The thoughts and links I share here are brief. Similarly, I like to keep page load time brief. No one likes to wait for pages to load.

In an experiment to learn more about HTTP/2 Server Push and Google App Engine I moved my blog generated using Jekyll from Github Pages to Google App Engine with Cloudflare in front. A feature of Github Pages is that it ‘just works’ at the cost of customisation. Google App Engine is a cloud computing platform for web applications and offers complete customisation at the cost of greater complexity, and Cloudflare supports HTTP/2 Server Push via the Link header which is easily specified for static assets served by Google App Engine.

If you’re using Chrome 53 or later, the resource inspector shows resources which have been pushed.

Inspector: blog.jramsay.com.au

While setting up Google App Engine I encountered some challenges using regex url handlers and preferred generating the url handlers as part of the Jekyll build step. After all, Jekyll knows the URL of every page it generates. To do this I wrote a simple Jekyll plugin: jekyll-app-engine.
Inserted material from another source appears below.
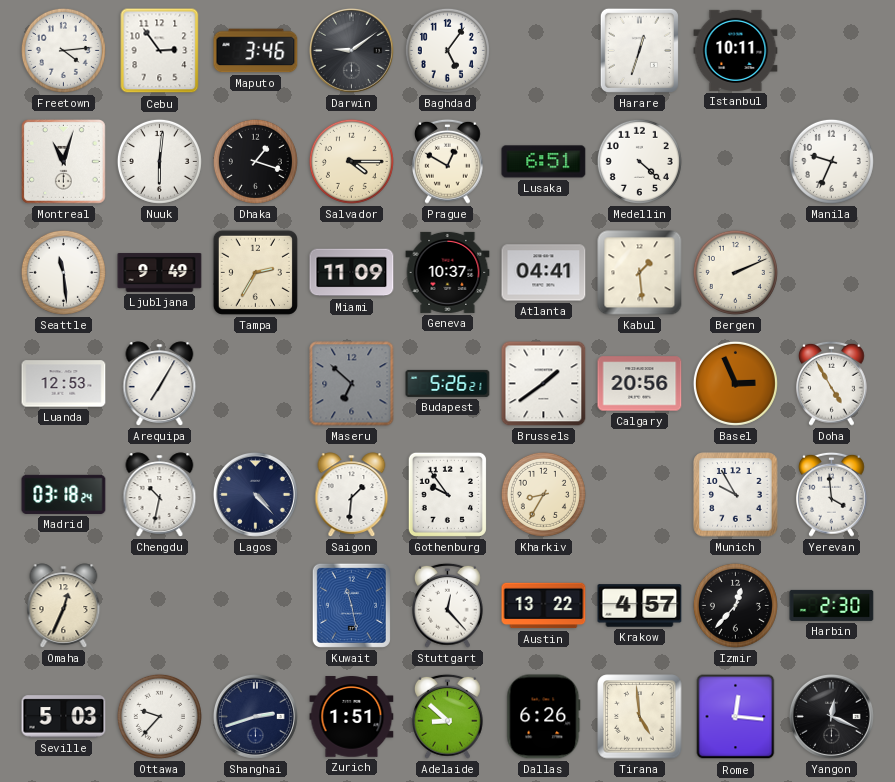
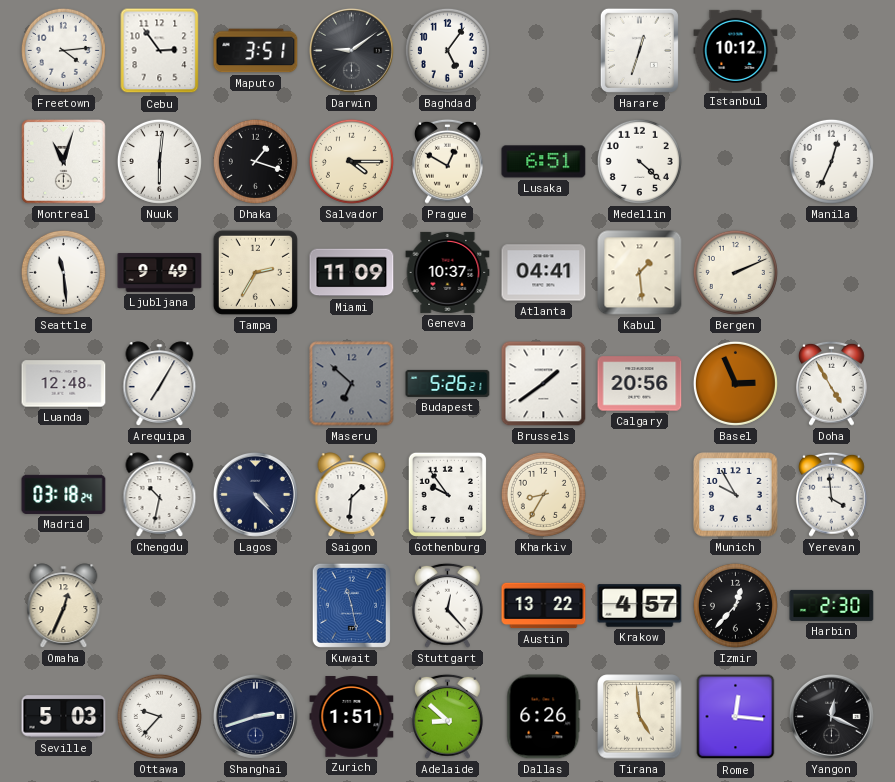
Maputo: 3:46 -> 3:51
Istanbul: 10:11 -> 10:12
Manila: 9:34 -> 12:34
Luanda: 12:53 -> 12:48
Interestingly while writing the plugin, I discovered Ruby’s YAML implementation automatically uses anchors and aliases when writing objects to a YAML string. I quickly discovered this was problematic for my purposes because support for anchors and aliases is not implemented in the Google App Engine SDK. This quickly turned my simple adventures in Ruby into a more complex exploration of both the SDK and Ruby’s YAML library Psych. In the end I settled for sub-classing Psych’s YAMLTree and setting the alias lookup object to a new empty object. If any Rubyists have ideas for a better solution, please let me know.